Activity: Copy out the entries exactly, and wherever a picture appears, leave it out.

Records for the task:
□ □ □ □ □

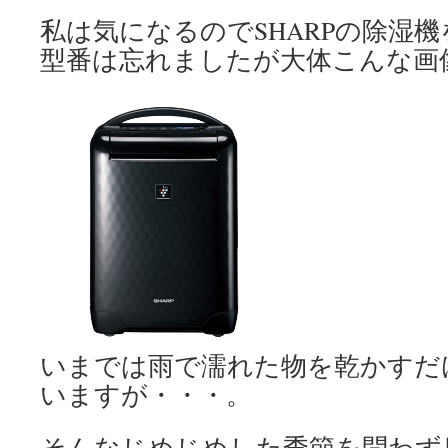
私は気になるのでSHARPの除湿
型番は忘れましたが大体こんな画
いまでは雨で濡れた物を乾かすだ
いますが・・・。
そんなじめじめした季節を問わず店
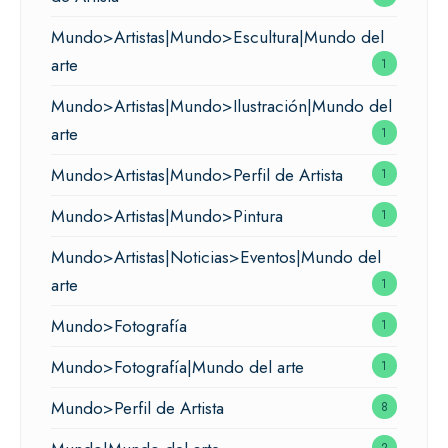
Mundo>Artistas|Mundo>Escultura|Mundo del
arte
1
Mundo>Artistas|Mundo>Ilustración|Mundo del
arte
1
Mundo>Artistas|Mundo>Perfil de Artista
1
Mundo>Artistas|Mundo>Pintura
1
Mundo>Artistas|Noticias>Eventos|Mundo del
arte
1
Mundo>Fotografía
1
Mundo>Fotografía|Mundo del arte
1
Mundo>Perfil de Artista
8
2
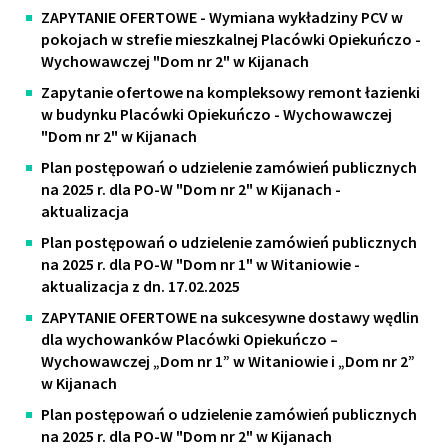
ZAPYTANIE OFERTOWE - Wymiana wykładziny PCV w
pokojach w strefie mieszkalnej Placówki Opiekuńczo -
Wychowawczej "Dom nr 2" w Kijanach
Zapytanie ofertowe na kompleksowy remont łazienki
w budynku Placówki Opiekuńczo - Wychowawczej
"Dom nr 2" w Kijanach
Plan postępowań o udzielenie zamówień publicznych
na 2025 r. dla PO-W "Dom nr 2" w Kijanach -
aktualizacja
Plan postępowań o udzielenie zamówień publicznych
na 2025 r. dla PO-W "Dom nr 1" w Witaniowie -
aktualizacja z dn. 17.02.2025
ZAPYTANIE OFERTOWE na sukcesywne dostawy wędlin
dla wychowanków Placówki Opiekuńczo –
Wychowawczej „Dom nr 1” w Witaniowie i „Dom nr 2”
w Kijanach
Plan postępowań o udzielenie zamówień publicznych
na 2025 r. dla PO-W "Dom nr 2" w Kijanach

□ □ □ □ □

Response box:
私は気になるのでSHARPの除湿
型番は忘れましたが大体こんな画
いまでは雨で濡れた物を乾かすだ
いますが・・・。
そんなじめじめした季節を問わず店
Mundo>Artistas|Mundo>Escultura|Mundo del
arte
1
Mundo>Artistas|Mundo>Ilustración|Mundo del
arte
1
Mundo>Artistas|Mundo>Perfil de Artista
1
Mundo>Artistas|Mundo>Pintura
1
Mundo>Artistas|Noticias>Eventos|Mundo del
arte
1
Mundo>Fotografía
1
Mundo>Fotografía|Mundo del arte
1
Mundo>Perfil de Artista
8
2
ZAPYTANIE OFERTOWE - Wymiana wykładziny PCV w
pokojach w strefie mieszkalnej Placówki Opiekuńczo -
Wychowawczej "Dom nr 2" w Kijanach
Zapytanie ofertowe na kompleksowy remont łazienki
w budynku Placówki Opiekuńczo - Wychowawczej
"Dom nr 2" w Kijanach
Plan postępowań o udzielenie zamówień publicznych
na 2025 r. dla PO-W "Dom nr 2" w Kijanach -
aktualizacja
Plan postępowań o udzielenie zamówień publicznych
na 2025 r. dla PO-W "Dom nr 1" w Witaniowie -
aktualizacja z dn. 17.02.2025
ZAPYTANIE OFERTOWE na sukcesywne dostawy wędlin
dla wychowanków Placówki Opiekuńczo –
Wychowawczej „Dom nr 1” w Witaniowie i „Dom nr 2”
w Kijanach
Plan postępowań o udzielenie zamówień publicznych
na 2025 r. dla PO-W "Dom nr 2" w Kijanach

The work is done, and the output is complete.